As restrições impostas às emissões poluentes dos veículos e a preocupação em obter-se um consumo de combustível mais eficiente impulsionaram o downsizing aquando do fabrico de novos motores.

O que é o downsizing?
 Consiste no desenvolvimento de motores mais eficientes, com maior rendimento e que consumam e contaminem menos.
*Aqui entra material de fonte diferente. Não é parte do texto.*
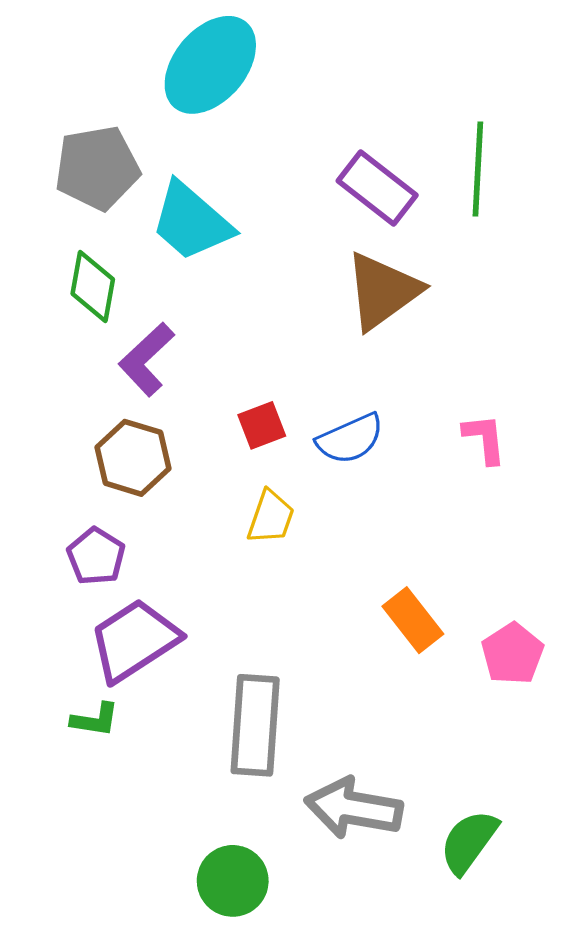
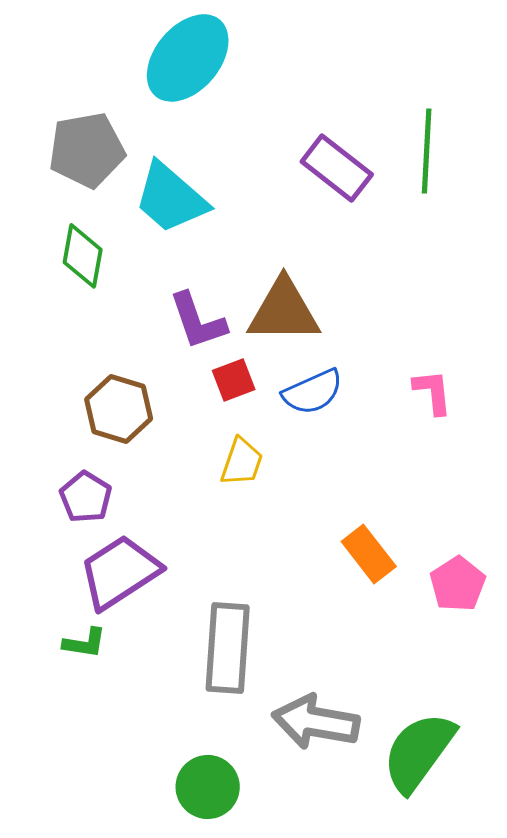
brown triangle: (383, 291) -> (284, 311), moved, turned 36
purple L-shape: (146, 359) -> (198, 321), moved, turned -66
green semicircle: (469, 842) -> (419, 752), size x1.4

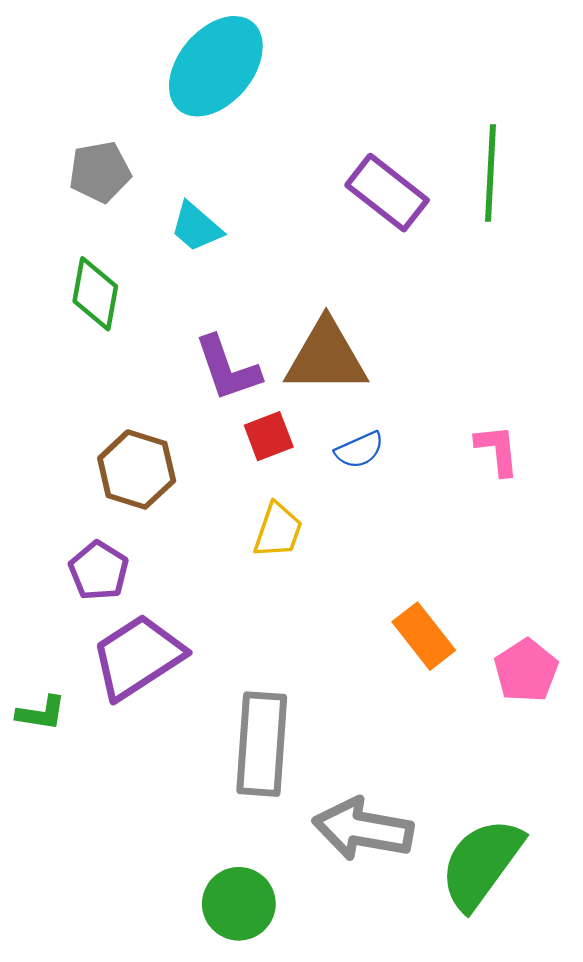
gray pentagon: (87, 150) -> (100, 172), size x0.7
cyan trapezoid: (171, 198) -> (196, 227), size x0.6
blue semicircle: (313, 392) -> (359, 450), size x0.7
green L-shape: (85, 643) -> (41, 713), moved

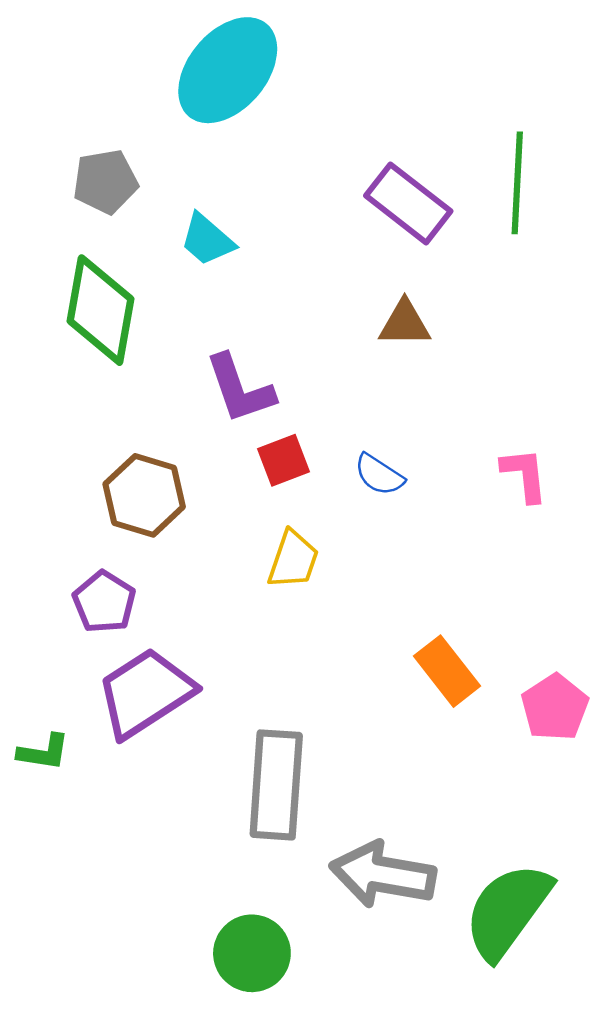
green diamond: (95, 294) -> (101, 310), size x1.4
brown triangle: (326, 357) -> (405, 323), moved, size x0.6
blue semicircle: (359, 450) -> (379, 475), turned 57

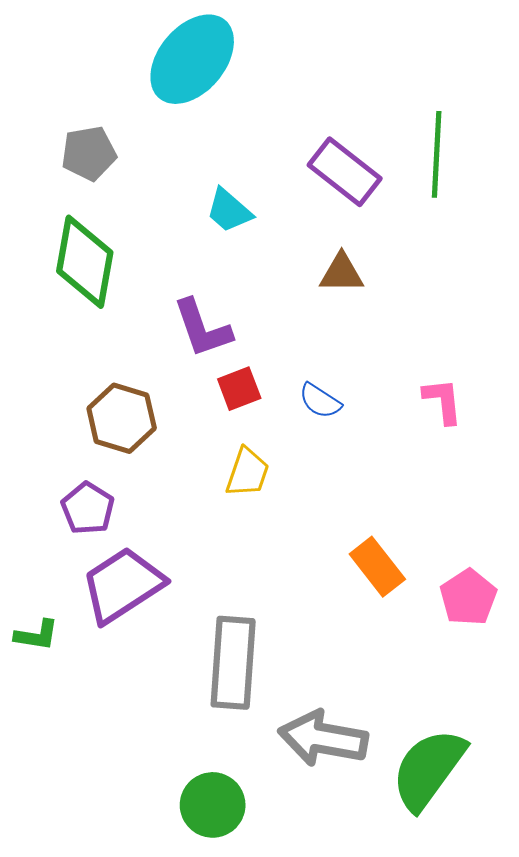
cyan trapezoid: (207, 240) -> (229, 211), moved

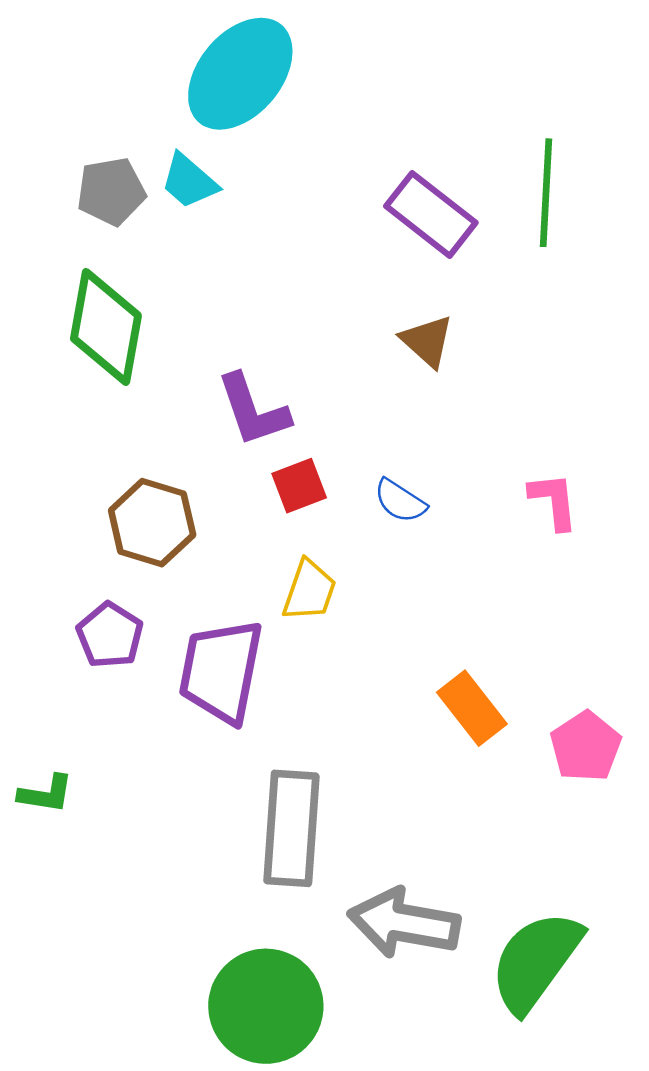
cyan trapezoid: (229, 211) -> (189, 181), moved
brown triangle: (342, 273) -> (427, 341), turned 42
purple trapezoid: (123, 585) -> (221, 671), moved, turned -46
green circle: (213, 805) -> (266, 1006), size x1.4

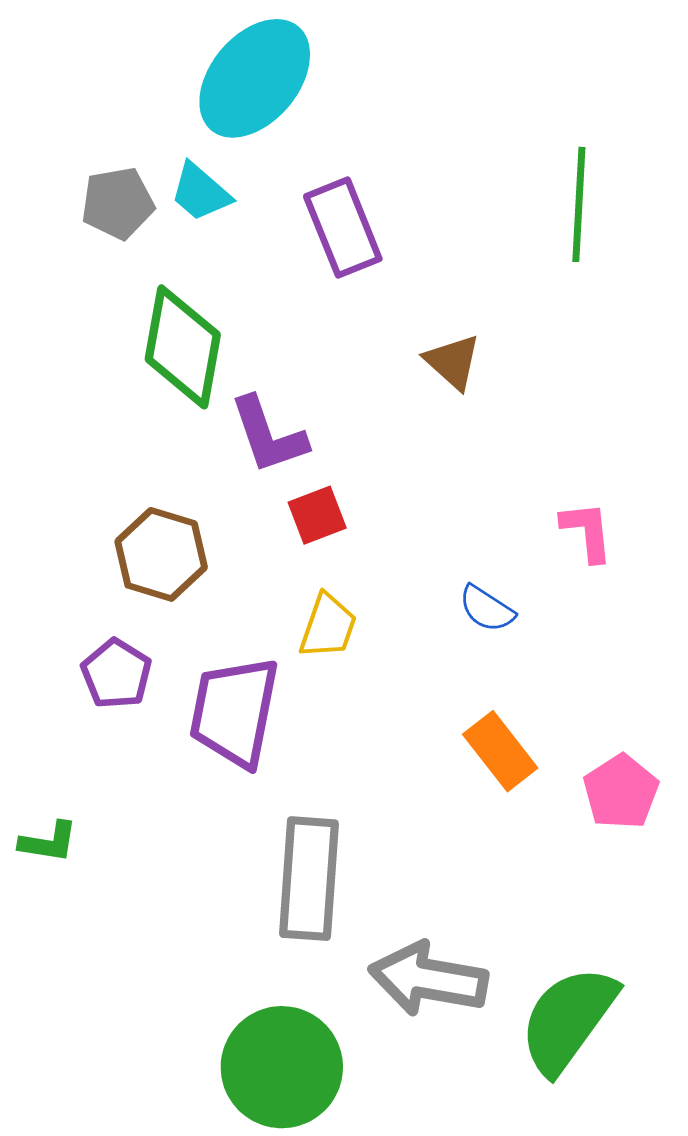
purple rectangle: (431, 214) -> (343, 228), moved, turned 30
green diamond: (106, 327) -> (183, 347), moved
blue semicircle: (400, 501) -> (487, 609), moved

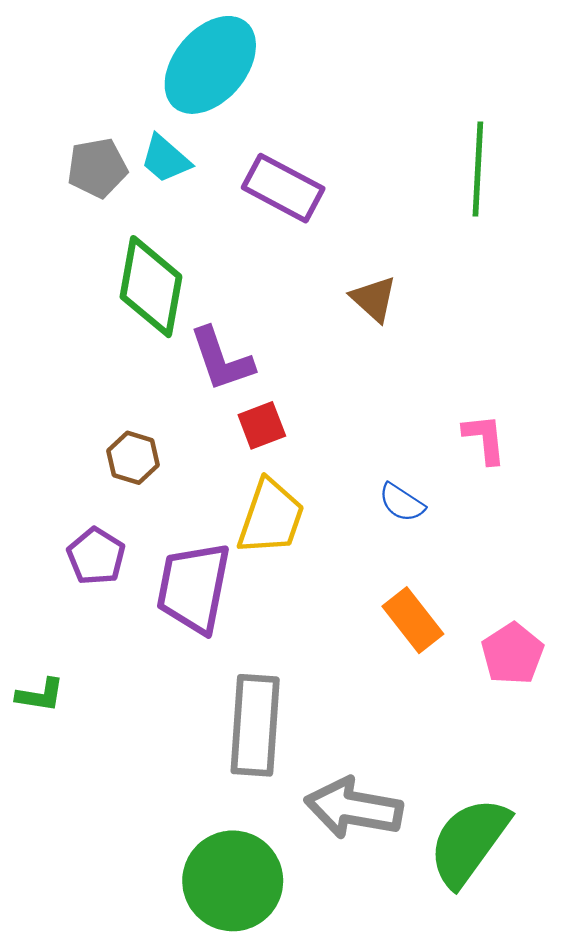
purple rectangle: (343, 228) -> (283, 188), turned -40
brown hexagon: (161, 554) -> (133, 458), size x0.7
yellow trapezoid: (328, 626) -> (271, 517), size x1.4

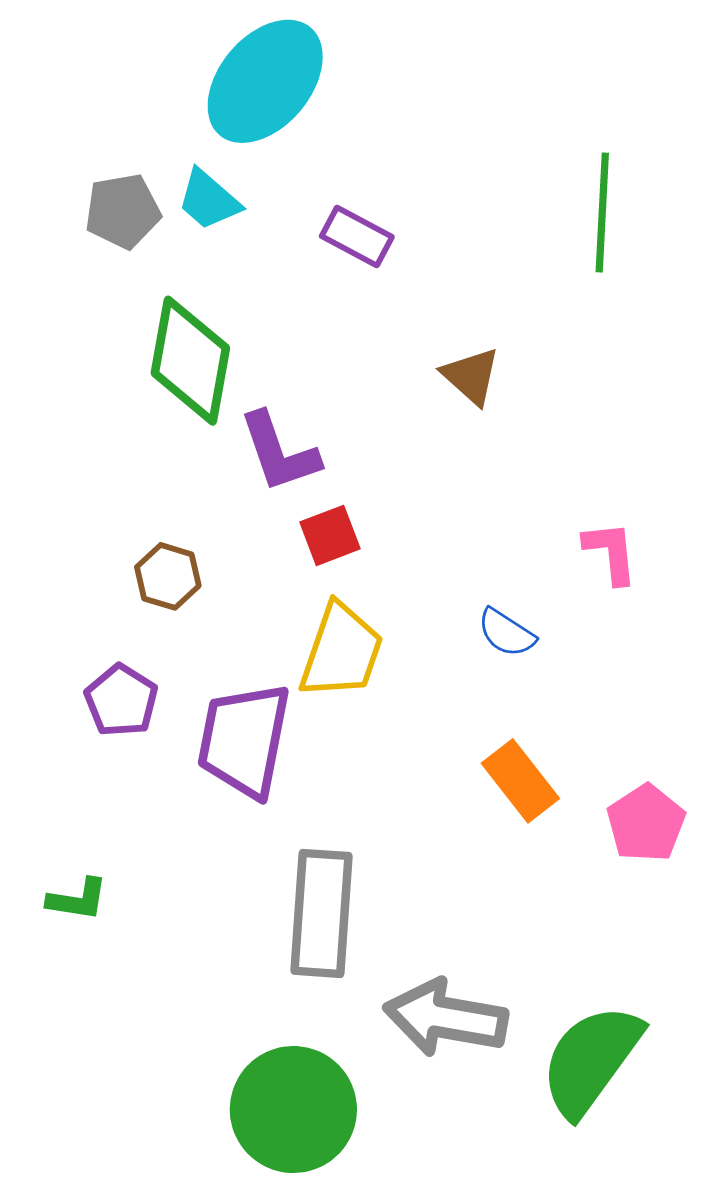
purple rectangle: (283, 188) -> (357, 236), size x0.7
green L-shape: (40, 695) -> (78, 899), moved

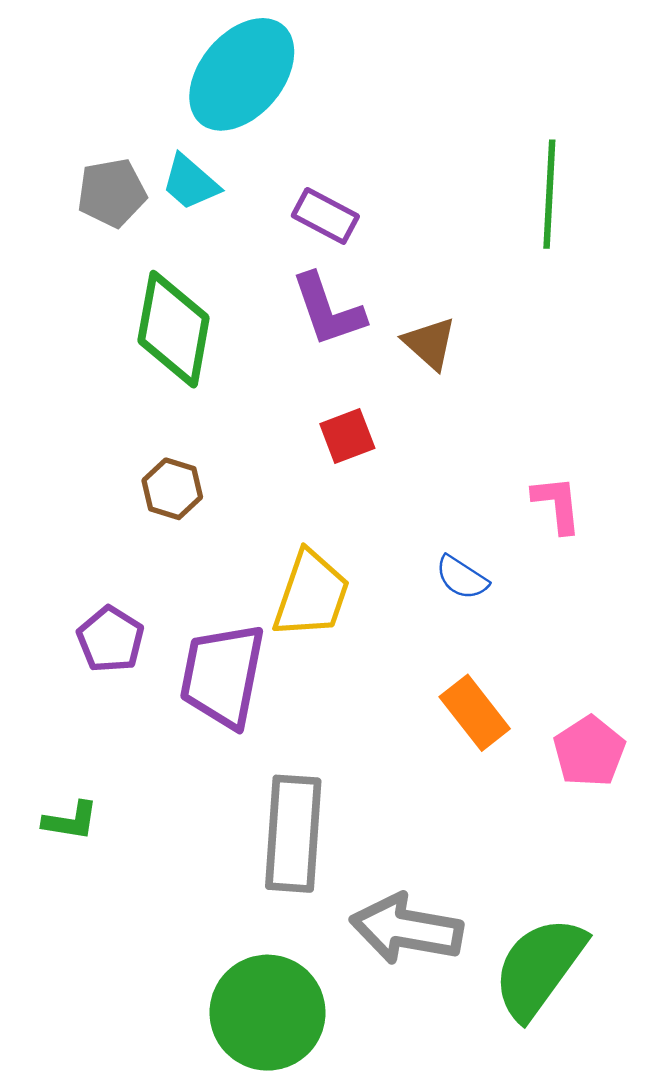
purple L-shape: (279, 452) -> (328, 310), moved
red square: (330, 535) -> (347, 436), moved
brown hexagon: (168, 576) -> (172, 489), moved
Ainda que para esse efeito tenha de reduzir-se a massa do motor em relação aos motores convencionais (menor cilindrada, menos êmbolos) sem nunca serem afetadas as prestações (como a potência ou o binário).

Na maioria dos casos, as tecnologias mais utilizadas são a distribuição variável ou a sobrealimentação mediante turbos (que possibilitam, a baixas rotações, comprimir mais ar dando lugar a uma menor combustão e, consequentemente, maior rendimento).

A sobrealimentação, para além de melhorar o rendimento dos motores a gasolina e gasóleo e de contribuir para a diminuição de emissões, possibilita que os motores a gasolina atinjam a sua força máxima (binário máximo) a uma rotação mais baixa.

O downsizing não pressupõe apenas uma poupança para o condutor como, também, para os próprios fabricantes, dado que, com um único bloco de motor, podem proporcionar diferentes rendimentos e potências (em função do número de turbos incluídos e da adição do intercooler).

Esta técnica afeta, igualmente, outras particularidades do motor no que respeita ao desenho e materiais. O aumento da pressão e da temperatura tem impacto na espessura das paredes de elementos como a cabeça do motor, para além de ser imprescindível a utilização de materiais de maior resistência.

Por outro lado, têm de adicionar-se peças que permitam uma melhor refrigeração do motor (tais como as válvulas de escape preenchidas com sódio).

Vantagens e inconvenientes. 
De entre as vantagens, destacam-se a redução do consumo e emissões, maior rendimento e eficiência (especialmente visível a baixas rotações e com baixos regimes de carga) e maior binário comparativamente a um motor atmosférico às mesmas rotações.

Entre outros inconvenientes, tem-se o curto período de tempo no mercado para analisar a fiabilidade e menor suavidade derivada da redução de cilindros.